If this sounds at all silly, let me promise you it is not. Miriam Forster imbues her fantasy land with a rich and interesting history, full of just the types of power struggles, revolutions and mysterious creatures you'd expect in any fantasy novel worth its salt. The characters are also well-drawn: Nisha is headstrong, yet caring, and her relationships with the Matron of the City, her Doll friends and her cat protectors show her to be protective and loyal, even when she makes poor or uninformed decisions. The supporting characters, even the very minor ones, are memorable and interesting, with the exception of Nisha's love interest, Devan, a nobleman she meets with in secret.

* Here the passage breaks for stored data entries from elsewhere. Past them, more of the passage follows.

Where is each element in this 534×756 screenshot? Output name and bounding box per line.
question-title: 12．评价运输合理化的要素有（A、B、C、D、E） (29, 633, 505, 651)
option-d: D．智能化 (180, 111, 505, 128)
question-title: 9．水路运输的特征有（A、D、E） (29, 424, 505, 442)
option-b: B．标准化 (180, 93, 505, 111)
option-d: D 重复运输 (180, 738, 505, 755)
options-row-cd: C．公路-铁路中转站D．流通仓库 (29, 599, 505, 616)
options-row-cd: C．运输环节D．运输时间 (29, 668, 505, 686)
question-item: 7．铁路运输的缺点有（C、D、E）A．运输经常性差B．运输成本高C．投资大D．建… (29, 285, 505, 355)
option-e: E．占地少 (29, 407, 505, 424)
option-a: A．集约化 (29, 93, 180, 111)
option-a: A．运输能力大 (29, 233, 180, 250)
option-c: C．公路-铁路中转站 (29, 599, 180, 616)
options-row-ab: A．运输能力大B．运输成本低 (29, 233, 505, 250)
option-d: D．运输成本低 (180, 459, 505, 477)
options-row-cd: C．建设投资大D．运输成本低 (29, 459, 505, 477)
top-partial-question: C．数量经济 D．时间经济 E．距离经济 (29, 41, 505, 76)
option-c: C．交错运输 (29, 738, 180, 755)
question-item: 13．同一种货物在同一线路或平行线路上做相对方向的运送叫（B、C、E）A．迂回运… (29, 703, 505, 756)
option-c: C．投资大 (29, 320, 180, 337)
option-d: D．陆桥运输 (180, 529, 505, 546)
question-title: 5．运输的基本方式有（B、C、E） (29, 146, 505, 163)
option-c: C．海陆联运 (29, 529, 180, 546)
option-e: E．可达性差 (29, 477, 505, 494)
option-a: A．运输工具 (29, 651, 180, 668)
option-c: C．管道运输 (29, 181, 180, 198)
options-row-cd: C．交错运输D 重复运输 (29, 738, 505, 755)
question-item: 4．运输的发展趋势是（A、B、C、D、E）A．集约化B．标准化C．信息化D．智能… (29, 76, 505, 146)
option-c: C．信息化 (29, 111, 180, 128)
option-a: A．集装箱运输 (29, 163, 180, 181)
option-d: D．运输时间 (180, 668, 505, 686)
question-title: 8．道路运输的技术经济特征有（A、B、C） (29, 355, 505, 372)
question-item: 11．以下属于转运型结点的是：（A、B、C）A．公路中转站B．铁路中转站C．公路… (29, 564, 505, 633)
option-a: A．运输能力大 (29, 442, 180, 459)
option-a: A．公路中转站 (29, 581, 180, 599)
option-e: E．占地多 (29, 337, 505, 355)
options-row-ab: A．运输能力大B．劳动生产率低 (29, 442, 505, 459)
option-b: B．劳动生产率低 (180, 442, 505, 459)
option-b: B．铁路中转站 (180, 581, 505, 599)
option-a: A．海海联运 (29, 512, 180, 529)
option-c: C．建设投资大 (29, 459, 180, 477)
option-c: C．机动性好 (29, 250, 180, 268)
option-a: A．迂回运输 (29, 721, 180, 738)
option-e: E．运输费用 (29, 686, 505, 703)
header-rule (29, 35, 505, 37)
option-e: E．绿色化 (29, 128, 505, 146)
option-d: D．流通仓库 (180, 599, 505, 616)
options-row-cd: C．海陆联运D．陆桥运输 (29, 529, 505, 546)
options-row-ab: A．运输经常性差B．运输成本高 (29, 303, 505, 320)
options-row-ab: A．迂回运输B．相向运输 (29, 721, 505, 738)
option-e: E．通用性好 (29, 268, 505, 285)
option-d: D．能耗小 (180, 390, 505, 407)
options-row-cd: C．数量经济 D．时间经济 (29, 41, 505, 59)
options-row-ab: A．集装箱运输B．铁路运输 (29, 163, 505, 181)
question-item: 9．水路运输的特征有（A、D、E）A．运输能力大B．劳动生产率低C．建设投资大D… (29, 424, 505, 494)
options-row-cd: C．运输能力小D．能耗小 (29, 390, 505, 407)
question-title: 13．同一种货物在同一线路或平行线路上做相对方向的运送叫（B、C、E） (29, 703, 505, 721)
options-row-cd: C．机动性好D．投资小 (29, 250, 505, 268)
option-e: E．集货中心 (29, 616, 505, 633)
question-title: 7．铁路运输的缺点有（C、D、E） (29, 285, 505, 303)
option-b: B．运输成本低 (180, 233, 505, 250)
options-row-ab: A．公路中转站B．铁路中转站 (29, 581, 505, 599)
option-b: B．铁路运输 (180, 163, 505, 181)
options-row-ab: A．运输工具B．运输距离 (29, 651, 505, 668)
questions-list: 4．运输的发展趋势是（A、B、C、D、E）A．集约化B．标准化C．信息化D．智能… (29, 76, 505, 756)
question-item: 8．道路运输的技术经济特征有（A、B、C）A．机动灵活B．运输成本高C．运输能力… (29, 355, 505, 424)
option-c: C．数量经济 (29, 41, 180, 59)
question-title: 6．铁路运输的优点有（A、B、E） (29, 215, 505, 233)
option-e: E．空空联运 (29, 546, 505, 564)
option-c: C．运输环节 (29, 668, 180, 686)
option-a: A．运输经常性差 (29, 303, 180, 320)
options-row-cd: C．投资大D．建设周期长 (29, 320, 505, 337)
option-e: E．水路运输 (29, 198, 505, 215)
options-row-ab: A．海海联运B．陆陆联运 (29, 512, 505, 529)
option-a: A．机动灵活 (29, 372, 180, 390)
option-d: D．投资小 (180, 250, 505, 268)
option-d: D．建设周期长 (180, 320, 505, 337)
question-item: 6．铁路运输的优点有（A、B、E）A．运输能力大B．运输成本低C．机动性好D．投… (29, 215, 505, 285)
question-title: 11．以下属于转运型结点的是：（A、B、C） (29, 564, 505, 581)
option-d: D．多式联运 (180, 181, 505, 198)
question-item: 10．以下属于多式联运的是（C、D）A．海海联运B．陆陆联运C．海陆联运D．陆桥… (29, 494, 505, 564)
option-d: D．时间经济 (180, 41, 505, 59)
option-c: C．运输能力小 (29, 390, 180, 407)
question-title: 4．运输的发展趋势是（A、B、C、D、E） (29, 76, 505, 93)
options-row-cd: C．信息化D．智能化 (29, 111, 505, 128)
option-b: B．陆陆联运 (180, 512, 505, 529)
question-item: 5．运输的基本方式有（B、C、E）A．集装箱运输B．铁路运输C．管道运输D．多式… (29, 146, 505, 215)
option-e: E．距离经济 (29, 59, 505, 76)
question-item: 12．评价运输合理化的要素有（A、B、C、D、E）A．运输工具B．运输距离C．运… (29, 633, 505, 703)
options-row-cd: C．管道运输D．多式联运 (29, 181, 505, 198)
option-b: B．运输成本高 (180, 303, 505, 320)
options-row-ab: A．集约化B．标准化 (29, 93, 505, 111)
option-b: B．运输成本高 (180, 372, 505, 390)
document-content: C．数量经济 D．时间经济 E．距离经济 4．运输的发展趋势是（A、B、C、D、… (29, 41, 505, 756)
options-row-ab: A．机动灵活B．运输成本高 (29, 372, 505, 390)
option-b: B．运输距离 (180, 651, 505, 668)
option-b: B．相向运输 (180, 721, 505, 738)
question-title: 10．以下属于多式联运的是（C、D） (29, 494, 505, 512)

Another strength of CITY OF A THOUSAND DOLLS is that the two plots --- the murder mystery and the mystery of Nisha's heritage --- are well balanced and equally interesting, though the murder mystery is more suspenseful. Some of the twists involved when we find out more about Nisha's past are predictable, though the fact that Nisha is a great character saves them from being boring. However, the murder mystery is one that leaves you guessing until the murderer is actually revealed, and Nisha's quest to find the killer is one that allows her and the reader to find out more about the interesting history, make-up and government of Nisha's land and of the City itself. It is truly this mystery, as well as the captivating fantasy world Miriam Forster creates, that makes City of a Thousand Dolls a unique must-read.